Certain websites have filters in place that block people from using particular words. In the event that someone decides to use them, they’re either prevented from doing so or the words are scrambled in a way where nobody can decipher them. Why can’t this kind of filter be put in place on social networking websites? Following the implementation of a filter, there would be some outrage, but it would almost certainly die down.

The people who would throw their arms up in disgust at the introduction of content filters on social networking websites would be the people for which the filters were intended. Their presence on these websites is a poison social media companies have no interest in curing. They would rather pretend that their community is doing a good job of doing their policing for them. A filter would pick up all the content that would have normally gone unreported or fallen through the cracks.

Cleansing social media of nonsense and hatred would do nothing to eliminate the attitudes that lead to this content being created in the first place. It would do a great deal to prevent them from being perpetuated through social media. This change might seem inconsequential and unnecessary for some, but when the fact that social media content reverberates and has real life consequences, we have to look at this shift as a tremendously important development.

We cannot expect to change the minds of everyone. Some people might think that censoring anyone is splitting hairs and that there’s always going to be something that will offend someone. Perhaps they’re right. The idea of censorship is one that will have little support in most parts of the world.

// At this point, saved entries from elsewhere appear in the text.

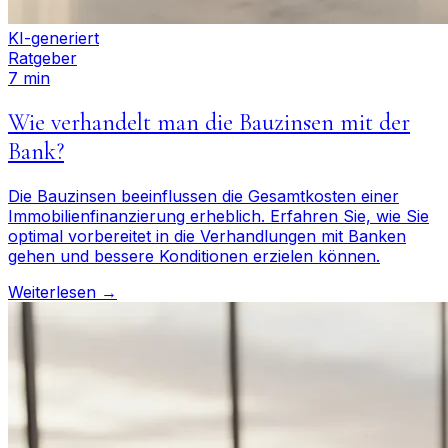
KI-generiert
Ratgeber
7 min
Wie verhandelt man die Bauzinsen mit der
Bank?
Die Bauzinsen beeinflussen die Gesamtkosten einer
Immobilienfinanzierung erheblich. Erfahren Sie, wie Sie
optimal vorbereitet in die Verhandlungen mit Banken
gehen und bessere Konditionen erzielen können.
Weiterlesen →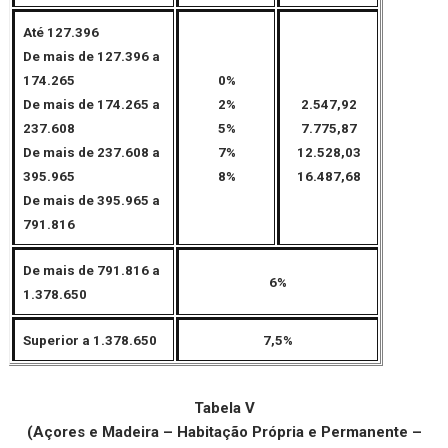
Até 127.396
De mais de 127.396 a
174.265
0%
De mais de 174.265 a
2%
2.547,92
237.608
5%
7.775,87
De mais de 237.608 a
7%
12.528,03
395.965
8%
16.487,68
De mais de 395.965 a
791.816
De mais de 791.816 a
6%
1.378.650
Superior a 1.378.650
7,5%
Tabela V
(
Açores e Madeira – Habitação Própria e Permanente –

The role that social media companies have in the public discourse is one that’s becoming bigger with each passing day. Defining this role is quite the undertaking. We must first determine what form we want this discourse to take. Once we have figured that out, we have to then decide what part each social media company should play. The social media companies themselves have to take it upon themselves to dissolve the undesirable parts of their service. They have to find a way to make their presence positive, no matter what it takes.